Profitez de ce titre dès maintenant, et de millions d'autres, avec un essai gratuit

Gratuit pendant 30 jours, puis $9.99/mois. Annulez à tout moment.

La Première Grandeur

La Première Grandeur

Lire l'aperçu

La Première Grandeur

évaluations:
3.5/5 (2 évaluations)
Longueur:
281 pages
4 heures
Éditeur:
Sortie:
May 15, 2018
ISBN:
9781633537071
Format:
Livre

Description

Dans ce travail posthume, Covey expose clairement les 12 leviers de succès qui mèneront à une vie de grandeur primaire: l'intégrité, la contribution, la priorité, le sacrifice, le service, la responsabilité, la loyauté, la réciprocité, la diversité, l'apprentissage, l'enseignement et le renouvellement. Pour la première fois, Covey définit chacune de ces 12 qualités et comment elles peuvent être mises en valeur et adoptées dans votre vie quotidienne pour vous guider vers le succès et le bonheur. Donnant sa sagesse trademarked qui est aimé et a inspiré d'innombrables lecteurs et leaders, la grandeur primaire offre de nouveau les conseils classiques de Covey d'une manière concise et amicale.
Éditeur:
Sortie:
May 15, 2018
ISBN:
9781633537071
Format:
Livre

À propos de l'auteur

Recognized as one of Time magazine’s twenty-five most influential Americans, Stephen R. Covey (1932–2012) was an internationally respected leadership authority, family expert, teacher, organizational consultant, and author. His books have sold more than twenty-five million copies in thirty-eight languages, and The 7 Habits of Highly Effective People was named the #1 Most Influential Business Book of the Twentieth Century. After receiving an MBA from Harvard and a doctorate degree from Brigham Young University, he became the cofounder and vice chairman of FranklinCovey, a leading global training firm.

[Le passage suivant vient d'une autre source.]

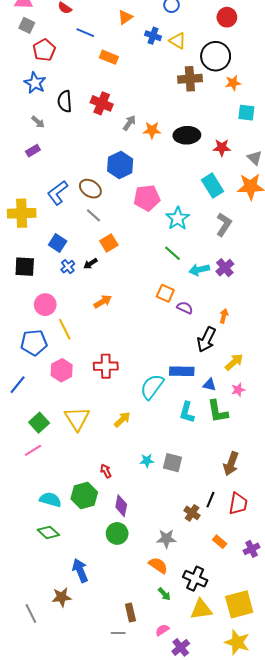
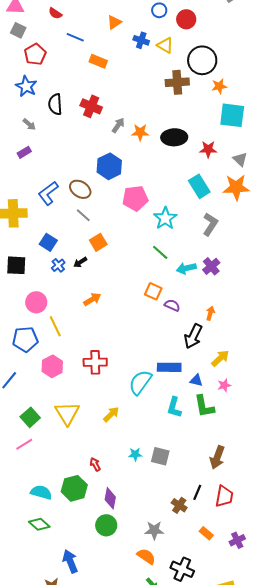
red circle: (227, 17) -> (186, 19), moved
cyan square: (246, 113) -> (232, 115), size x1.5

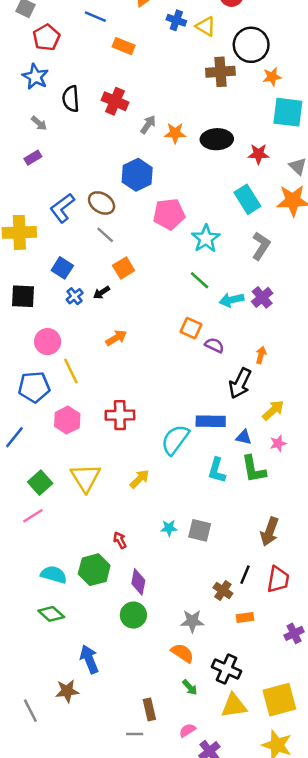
orange rectangle: (206, 533) -> (245, 617), moved, turned -48

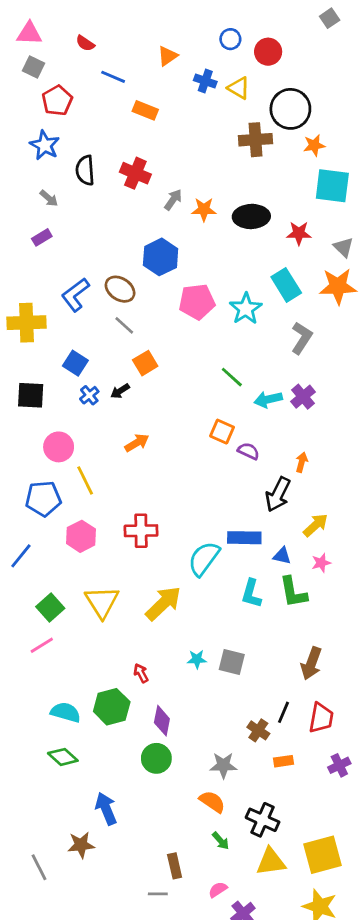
cyan star: (206, 239) -> (246, 309), moved
yellow arrow: (140, 479) -> (163, 603), size x1.6
purple cross: (294, 633) -> (339, 765), moved

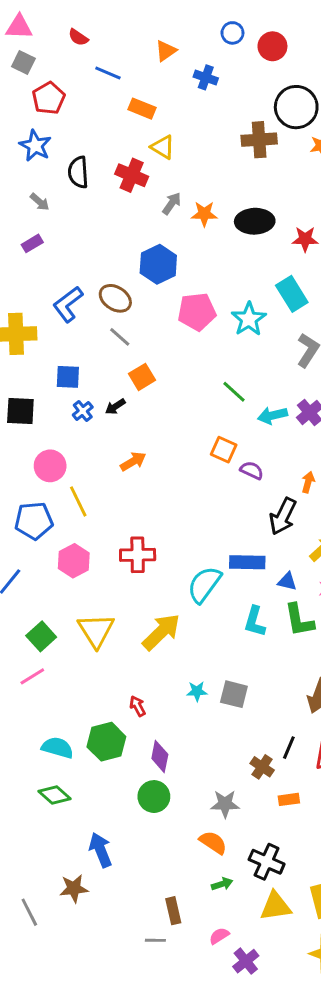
yellow triangle: (239, 88) -> (163, 147), moved
blue square: (75, 363) -> (68, 377), turned -30
green arrow: (221, 841) -> (222, 884), turned -66

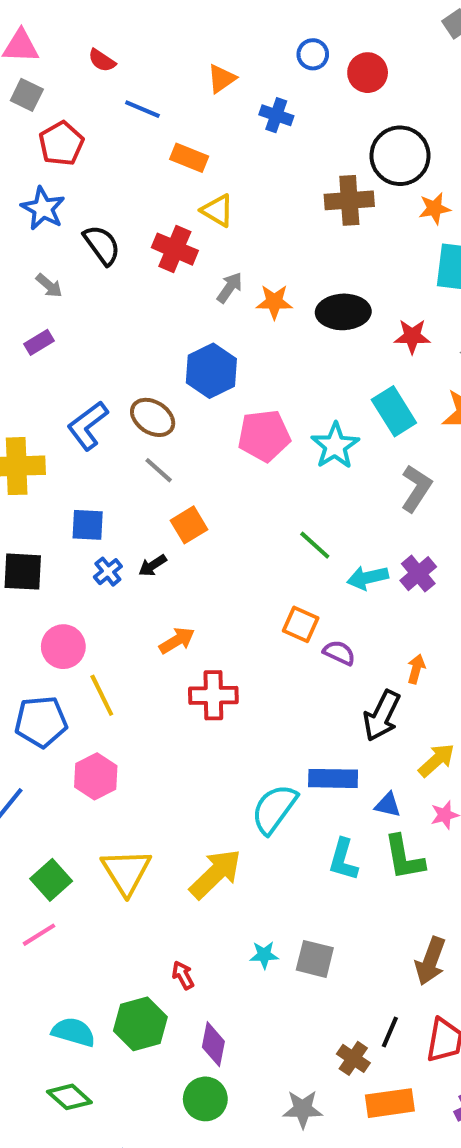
black semicircle: (78, 172) -> (102, 245), turned 148
red cross: (138, 555) -> (213, 695), moved
orange rectangle: (289, 799) -> (390, 1103), size x1.6

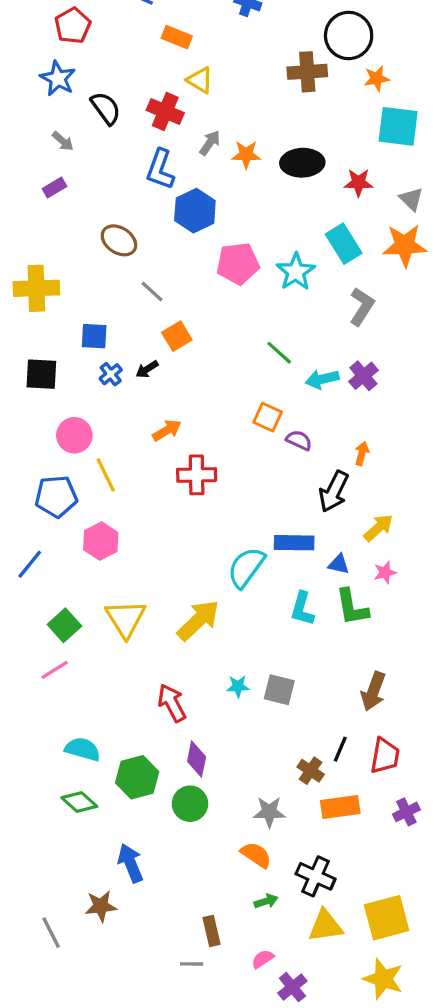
brown ellipse: (153, 417) -> (119, 240), moved
blue L-shape: (88, 426) -> (160, 169), moved, turned -33
red arrow: (183, 975) -> (172, 703), size x1.6
green hexagon: (140, 1024) -> (137, 777), moved

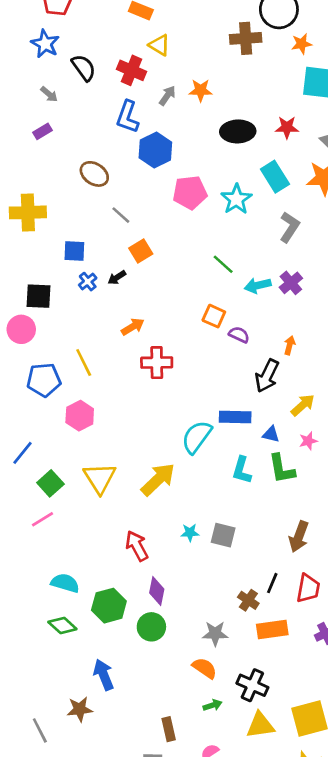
orange star: (246, 154) -> (201, 90), moved
black ellipse: (302, 163) -> (238, 131), moved
black square: (41, 374) -> (39, 296), moved
pink circle: (74, 435) -> (21, 329), moved
blue line: (30, 564) -> (23, 453), moved

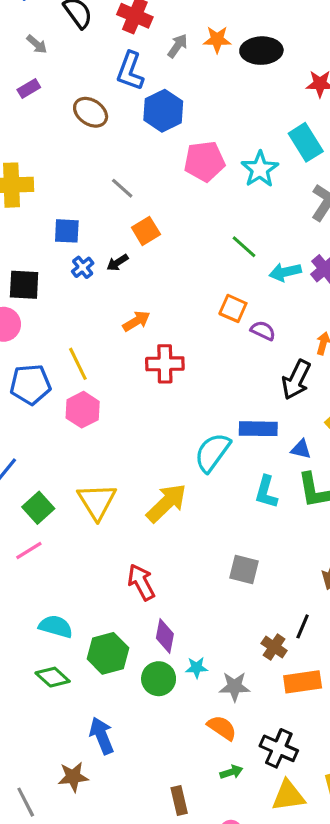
black ellipse: (238, 131) -> (261, 51), moved
brown ellipse: (94, 174) -> (91, 112), moved
pink hexagon: (80, 416) -> (83, 410), moved
cyan star: (190, 533) -> (197, 668), moved

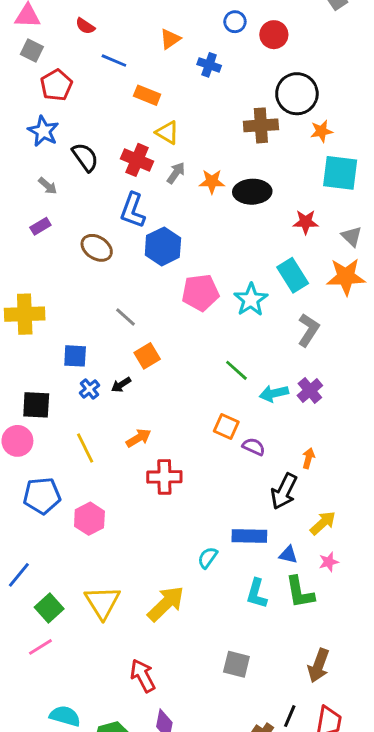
gray arrow: (178, 46) -> (176, 173), moved
yellow line: (78, 364) -> (85, 448), moved
cyan semicircle: (212, 452) -> (208, 558), size x0.6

Lié à La Première Grandeur

Livres associé

Catégories liées

Aperçu du livre

La Première Grandeur - Stephen R. Covey

LA PREMIÈRE

GRANDEUR

Les 12 leviers de la réussite

STEPHEN R. COVEY

Copyright © 2017 Stephen R. Covey

Publié par Mango Publishing Group

2850 Douglas Road

Coral Gables, Florida 33134

USA

Tous droits réservés, y compris le droit de reproduction sous quelque forme que ce soit.

Design: Morgane Leoni

Nom: Stephen R. Covey

La première grandeur: Les 12 leviers de la réussite

ISBN: (paperback) 978-1-63353-706-4 , (ebook) 978-1-63353-707-1

BISAC SEL027000 SELF-HELP / Personal Growth / Success

TABLE DES MATIÈRES

PREMIÈRE PARTIE :

COMMENT PARVENIR À LA PREMIÈRE GRANDEUR

CHAPITRE 1

LA VIE SECRÈTE

CHAPITRE 2

LE CARACTÈRE : LA PREMIÈRE SOURCE DE GRANDEUR

CHAPITRE 3

COMMENT VOUS ALIGNER SUR DES PRINCIPES

CHAPITRE 4

GARDER LE NORD GÉOGRAPHIQUE

CHAPITRE 5

REPROGRAMMER VOTRE PENSÉE

DEUXIÈME PARTIE :

LES 12 LEVIERS DE LA RÉUSSITE

CHAPITRE 6

LE LEVIER DE L’INTÉGRITÉ

CHAPITRE 7

LE LEVIER DE LA CONTRIBUTION

CHAPITRE 8

LE LEVIER DE LA PRIORITÉ

CHAPITRE 9

LE LEVIER DU SACRIFICE

CHAPITRE 10

LE LEVIER DU SERVICE

CHAPITRE 11

LE LEVIER DE LA RESPONSABILITÉ

CHAPITRE 12

LE LEVIER DE LA LOYAUTÉ

CHAPITRE 13

LE LEVIER DE LA RÉCIPROCITÉ

CHAPITRE 14

LE LEVIER DE LA DIVERSITÉ

CHAPITRE 15

LE LEVIER DE L’APPRENTISSAGE

CHAPITRE 16

LE LEVIER DU RENOUVELLEMENT

CHAPITRE 17

LE LEVIER DE L’ENSEIGNEMENT

CHAPITRE 18

UN DERNIER MOT : APPRENEZ LA SAGESSE

UNE DERNIÈRE ENTREVUE AVEC LE DR. COVEY

À PROPOS DE L’AUTEUR

FRANKLIN-COVEY CO.

RÉFÉRENCES

PRÉFACE PAR SEAN COVEY

Lorsqu’il était jeune homme, mon père, Stephen R. Covey, avait devant lui une carrière toute tracée. Son père était propriétaire d’une chaîne d’hôtels à succès. Étant l’aîné des fils, mon père était destiné à reprendre les rênes des affaires.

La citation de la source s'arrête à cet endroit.